Glossary

Basic block

A sequence of instructions inside a function. A basic block always starts with a Label and ends with a terminator. No other instruction inside the basic block can transfer control out of the block.

Function declaration

The specification of a function’s prototype without an associated implementation. A declaration includes the argument types, return types and other information such as the calling convention. This is like an extern function declaration in C.

Function definition

A function’s prototype, as in a Function declaration, plus a body implementing the function.

getelementptr

An LLVM Instruction that lets you get the address of a subelement of an aggregate data structure.

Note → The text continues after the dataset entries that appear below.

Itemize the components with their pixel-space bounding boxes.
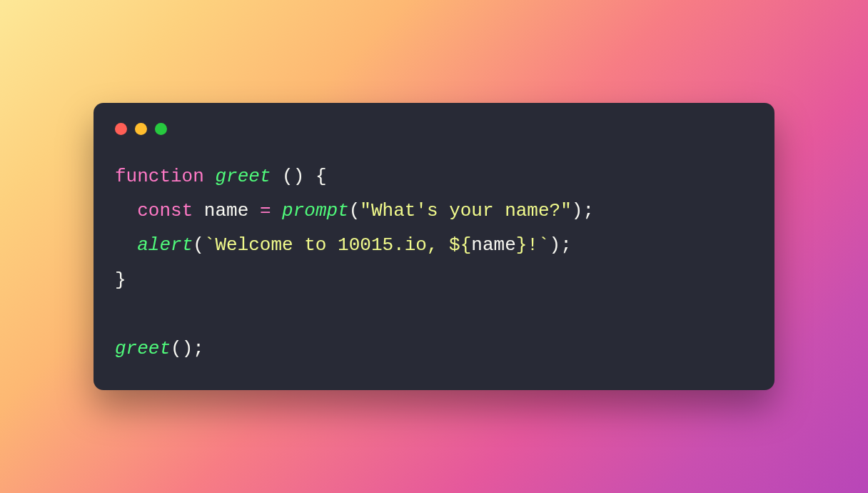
paren-close: ) [182,338,193,359]
code-content: function greet () { const name = prompt(… [94,135,774,390]
code-line-3: alert(`Welcome to 10015.io, ${name}!`); [115,234,572,256]
code-line-1: function greet () { [115,166,327,187]
variable-name: name [204,200,248,221]
function-alert: alert [137,234,193,256]
keyword-function: function [115,166,204,187]
paren-open: ( [193,234,204,256]
indent [115,234,137,256]
whitespace [271,166,282,187]
paren-open: ( [349,200,360,221]
brace-open: { [316,166,327,187]
semicolon: ; [193,338,204,359]
whitespace [271,200,282,221]
template-expr-close: } [516,234,528,256]
code-line-4: } [115,269,126,291]
paren-close: ) [572,200,583,221]
semicolon: ; [560,234,572,256]
window-controls [94,103,774,135]
paren-open: ( [171,338,182,359]
minimize-icon[interactable] [135,123,147,135]
code-line-2: const name = prompt("What's your name?")… [115,200,594,221]
whitespace [193,200,204,221]
function-prompt: prompt [282,200,349,221]
paren-open: ( [282,166,293,187]
whitespace [304,166,316,187]
template-literal-open: `Welcome to 10015.io, [204,234,449,256]
code-line-6: greet(); [115,338,204,359]
template-expr-open: ${ [449,234,471,256]
keyword-const: const [137,200,193,221]
template-literal-close: !` [527,234,549,256]
operator-equals: = [260,200,271,221]
function-call-greet: greet [115,338,171,359]
function-name-greet: greet [215,166,271,187]
close-icon[interactable] [115,123,127,135]
whitespace [204,166,216,187]
brace-close: } [115,269,126,291]
maximize-icon[interactable] [155,123,167,135]
string-literal: "What's your name?" [360,200,571,221]
whitespace [248,200,260,221]
indent [115,200,137,221]
template-variable: name [471,234,515,256]
code-window: function greet () { const name = prompt(… [94,103,774,390]
paren-close: ) [550,234,561,256]
paren-close: ) [293,166,305,187]
semicolon: ; [582,200,594,221]
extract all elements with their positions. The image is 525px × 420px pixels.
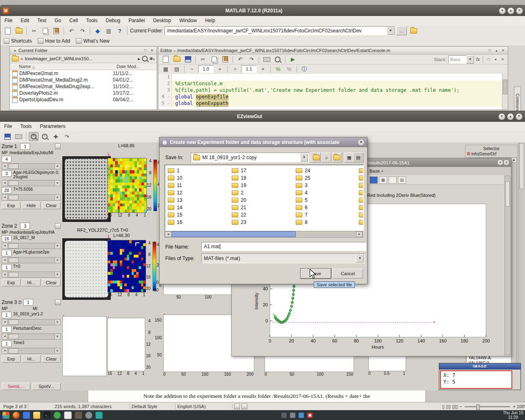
value-field-1[interactable]: 1.0 [198,65,214,73]
shortcut-whats-new[interactable]: What's New [76,38,110,44]
undock-left-icon[interactable]: ◂ [12,48,17,52]
breadcrumb-back-icon[interactable]: « [21,56,23,61]
folder-item[interactable]: 3 [296,182,310,188]
time-index-field[interactable]: 28 [2,187,11,194]
hide-button[interactable]: Hi... [22,279,41,286]
taskbar-files-icon[interactable] [23,412,30,419]
menu-item[interactable]: File [0,122,16,130]
time-slider[interactable]: ◂▸ [2,348,61,354]
editor-dock-icon[interactable]: □ [486,57,491,62]
folder-item[interactable]: 13 [168,197,182,203]
print-icon[interactable] [14,132,23,141]
menu-item[interactable]: Cell [65,16,82,25]
page-count[interactable]: Page 3 of 3 [3,404,26,409]
scroll-thumb[interactable] [172,231,296,237]
time-slider[interactable]: ◂▸ [2,194,61,201]
time-index-field[interactable]: 1 [2,264,11,271]
dialog-titlebar[interactable]: Create new Experiment folder and data st… [160,137,367,147]
divide-icon[interactable]: ÷ [230,65,240,74]
file-row[interactable]: DoverlayPlots2.m10/17/2... [10,90,157,96]
folder-item[interactable]: 23 [232,219,246,225]
mp-slider[interactable]: ◂▸ [2,319,61,325]
menu-item[interactable]: Desktop [149,16,175,25]
clear-button[interactable]: Clear [42,355,61,363]
simulink-icon[interactable]: ◆ [93,26,103,35]
media-slider[interactable]: ◂▸ [2,257,61,263]
page-style[interactable]: Default Style [132,404,157,409]
editor-dropdown-icon[interactable]: ▾ [493,57,498,62]
breadcrumb-expand-icon[interactable]: ▸ [138,56,140,62]
percent-icon-2[interactable]: % [284,65,294,74]
paste-icon[interactable] [220,55,230,64]
current-folder-combo[interactable]: /media/data/EASY/InovImager_jwrCF_WINLin… [164,26,395,35]
folder-item[interactable]: 22 [232,212,246,218]
file-row[interactable]: DMPexcel2mat_MediaDrug2exp...11/10/2... [10,83,157,90]
changes-icon[interactable] [242,404,247,409]
multiply-icon[interactable]: × [258,65,268,74]
up-folder-icon[interactable]: ↑ [408,26,418,35]
exp-button[interactable]: Exp [2,279,21,286]
zoom-in-icon[interactable]: + [513,404,515,409]
folder-item[interactable]: 12 [168,189,182,196]
value-field-2[interactable]: 1.1 [241,65,257,73]
maximize-icon[interactable]: ▴ [507,113,514,120]
folder-item[interactable]: 10 [168,175,182,181]
menu-item[interactable]: Parallel [124,16,149,25]
media-index-field[interactable]: 1 [2,250,11,256]
shade-icon[interactable]: ▾ [498,113,505,120]
folder-item[interactable]: 11 [168,182,182,188]
clear-button[interactable]: Clear [42,202,61,209]
folder-item[interactable]: 17 [232,167,246,173]
mp-index-field[interactable]: 1 [2,312,11,318]
menu-item[interactable]: File [0,16,16,25]
folder-item[interactable]: 15 [168,212,182,218]
menu-item[interactable]: Help [201,16,219,25]
folder-item[interactable]: 5 [296,197,310,203]
zone-index-field[interactable]: 1 [20,143,30,150]
tray-volume-icon[interactable] [290,413,295,418]
shortcut-how-to-add[interactable]: How to Add [38,38,70,44]
folder-item[interactable]: 6 [296,204,310,210]
mp-index-field[interactable]: 16 [2,235,11,242]
zoom-level[interactable]: 100% [517,404,525,409]
zone-detach-icon[interactable] [55,144,61,149]
ez-titlebar[interactable]: EZviewGui ▾ ▴ ✕ [0,111,525,122]
taskbar-terminal-icon[interactable]: >_ [43,412,50,419]
media-index-field[interactable]: 1 [2,326,11,333]
fx-button[interactable]: fx [476,57,480,62]
selector-scrollbar[interactable]: ▲ [511,158,517,389]
dock-icon[interactable]: □ [143,48,148,52]
mp-slider[interactable]: ◂▸ [2,163,61,169]
menu-item[interactable]: Parameters [36,122,69,130]
breadcrumb-path[interactable]: InovImager_jwrCF_WINLinx150... [25,56,136,61]
redo-icon[interactable]: ↷ [247,55,256,64]
paste-icon[interactable] [51,26,61,35]
pan-icon[interactable]: ✚ [51,132,61,141]
selection-mode-icon[interactable] [234,404,240,409]
zoom-out-icon[interactable]: − [459,404,462,409]
taskbar-settings-icon[interactable] [85,412,92,419]
folder-item[interactable]: 25 [296,175,310,181]
file-table-header[interactable]: Name △ Date Mod... [10,63,157,70]
grid-view-icon[interactable]: ▦ [379,176,387,184]
print-icon[interactable] [262,55,272,64]
document-text[interactable]: Note the addition to the experiment fold… [88,390,425,399]
taskbar-folder-icon[interactable] [33,412,40,419]
folder-item[interactable]: 7 [296,212,310,218]
media-slider[interactable]: ◂▸ [2,180,61,186]
shade-icon[interactable]: ▾ [499,7,506,14]
semilog-button[interactable]: SemiL... [2,383,30,390]
hide-button[interactable]: Hi... [22,355,41,363]
new-script-icon[interactable] [3,26,13,35]
close-icon[interactable]: ✕ [358,139,365,146]
cancel-button[interactable]: Cancel [333,269,363,278]
editor-scrollbar[interactable] [502,74,508,110]
file-name-input[interactable]: A1.mat [201,242,366,251]
details-view-icon[interactable]: ▤ [353,153,363,162]
menu-item[interactable]: Debug [102,16,124,25]
folder-item[interactable]: 16 [168,219,182,225]
scroll-left-icon[interactable]: ◂ [165,231,171,237]
editor-close-icon[interactable]: ✕ [500,57,505,62]
panel-max-icon[interactable]: ▴ [494,48,499,52]
chevron-down-icon[interactable]: ▾ [356,254,364,262]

See the getelementptr instruction in the official LLVM documentation.

Global value

A named value accessible to all members of a module.

Global variable

A variable whose value is accessible to all members of a module. It is a constant pointer to a module-allocated slot of the given type.

All global variables are global values. However, the opposite is not true—function declarations and function definitions are not global variables, they are only global values.

Instruction

The fundamental element used in implementing an LLVM function. LLVM instructions define a procedural, assembly-like language.

Intermediate representation (IR)

High-level assembly-language code describing to LLVM the program to be compiled to native code.

Label

A branch target inside a function. A label always denotes the start of a Basic block.

Metadata

Optional information associated with LLVM instructions, functions and other code. Metadata provides information that is not critical to the compiling of an LLVM intermediate representation, such as the likelihood of a condition branch or the source code location corresponding to a given instruction.

Module

A compilation unit for LLVM intermediate representation. A module can contain any number of function declarations and definitions, global variables and metadata.

Terminator, terminator instruction

A kind of Instruction that explicitly transfers control to another part of the program instead of going to the next instruction after it is executed. Examples are branches and function returns.